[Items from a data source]
::::

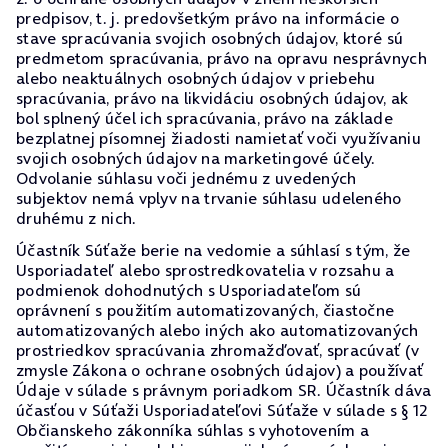
predpisov, t. j. predovšetkým právo na informácie o
stave spracúvania svojich osobných údajov, ktoré sú
predmetom spracúvania, právo na opravu nesprávnych
alebo neaktuálnych osobných údajov v priebehu
spracúvania, právo na likvidáciu osobných údajov, ak
bol splnený účel ich spracúvania, právo na základe
bezplatnej písomnej žiadosti namietať voči využívaniu
svojich osobných údajov na marketingové účely.
Odvolanie súhlasu voči jednému z uvedených
subjektov nemá vplyv na trvanie súhlasu udeleného
druhému z nich.
Účastník Súťaže berie na vedomie a súhlasí s tým, že
Usporiadateľ alebo sprostredkovatelia v rozsahu a
podmienok dohodnutých s Usporiadateľom sú
oprávnení s použitím automatizovaných, čiastočne
automatizovaných alebo iných ako automatizovaných
prostriedkov spracúvania zhromažďovať, spracúvať (v
zmysle Zákona o ochrane osobných údajov) a používať
Údaje v súlade s právnym poriadkom SR. Účastník dáva
účasťou v Súťaži Usporiadateľovi Súťaže v súlade s § 12
Občianskeho zákonníka súhlas s vyhotovením a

::::

▸ **Exercise aim**
Lines with "alebo": state how many there are in the records, and nothing more.

▸ **Written solution**
3